> **Exercise inputs**:
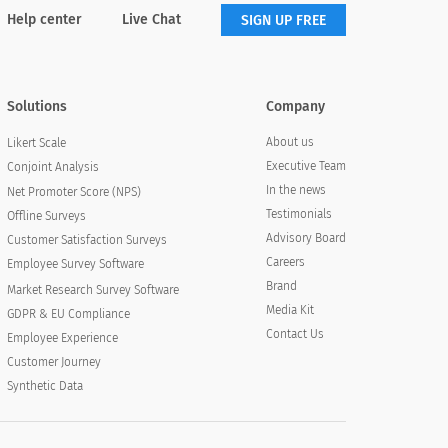
Help center
Live Chat
SIGN UP FREE
Solutions
Company
About us
Likert Scale
Executive Team
Conjoint Analysis
In the news
Net Promoter Score (NPS)
Testimonials
Offline Surveys
Advisory Board
Customer Satisfaction Surveys
Careers
Employee Survey Software
Brand
Market Research Survey Software
Media Kit
GDPR & EU Compliance
Contact Us
Employee Experience
Customer Journey
Synthetic Data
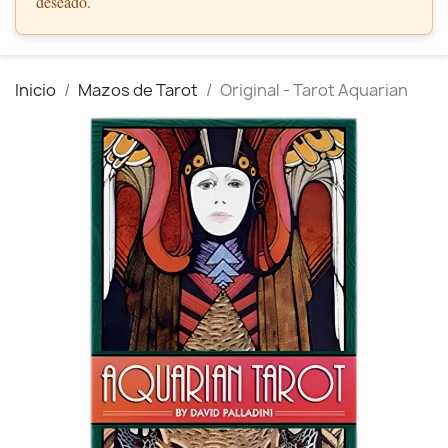
deseado.
Inicio
Mazos de Tarot
Original - Tarot Aquarian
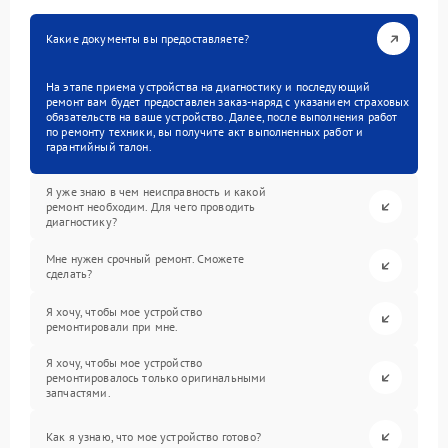
Какие документы вы предоставляете?
На этапе приема устройства на диагностику и последующий
ремонт вам будет предоставлен заказ-наряд с указанием страховых
обязательств на ваше устройство. Далее, после выполнения работ
по ремонту техники, вы получите акт выполненных работ и
гарантийный талон.
Я уже знаю в чем неисправность и какой
ремонт необходим. Для чего проводить
диагностику?
Мне нужен срочный ремонт. Сможете
сделать?
Я хочу, чтобы мое устройство
ремонтировали при мне.
Я хочу, чтобы мое устройство
ремонтировалось только оригинальными
запчастями.
Как я узнаю, что мое устройство готово?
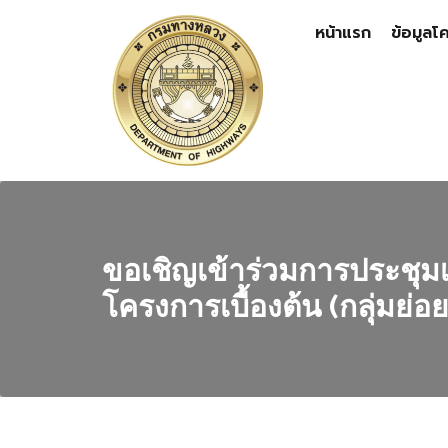
หน้าแรก
ข้อมูลโ
ขอเชิญเข้าร่วมการประช
โครงการเบื้องต้น (กลุ่มย่อย คร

> **Work request**:
Write out again every line above exactly as given; the pictures do not belong in the copy.

> **Result of this exercise**:
Help center
Live Chat
SIGN UP FREE
Solutions
Company
About us
Likert Scale
Executive Team
Conjoint Analysis
In the news
Net Promoter Score (NPS)
Testimonials
Offline Surveys
Advisory Board
Customer Satisfaction Surveys
Careers
Employee Survey Software
Brand
Market Research Survey Software
Media Kit
GDPR & EU Compliance
Contact Us
Employee Experience
Customer Journey
Synthetic Data
deseado.
Inicio
Mazos de Tarot
Original - Tarot Aquarian
Какие документы вы предоставляете?
На этапе приема устройства на диагностику и последующий
ремонт вам будет предоставлен заказ-наряд с указанием страховых
обязательств на ваше устройство. Далее, после выполнения работ
по ремонту техники, вы получите акт выполненных работ и
гарантийный талон.
Я уже знаю в чем неисправность и какой
ремонт необходим. Для чего проводить
диагностику?
Мне нужен срочный ремонт. Сможете
сделать?
Я хочу, чтобы мое устройство
ремонтировали при мне.
Я хочу, чтобы мое устройство
ремонтировалось только оригинальными
запчастями.
Как я узнаю, что мое устройство готово?
หน้าแรก
ข้อมูลโ
ขอเชิญเข้าร่วมการประช
โครงการเบื้องต้น (กลุ่มย่อย คร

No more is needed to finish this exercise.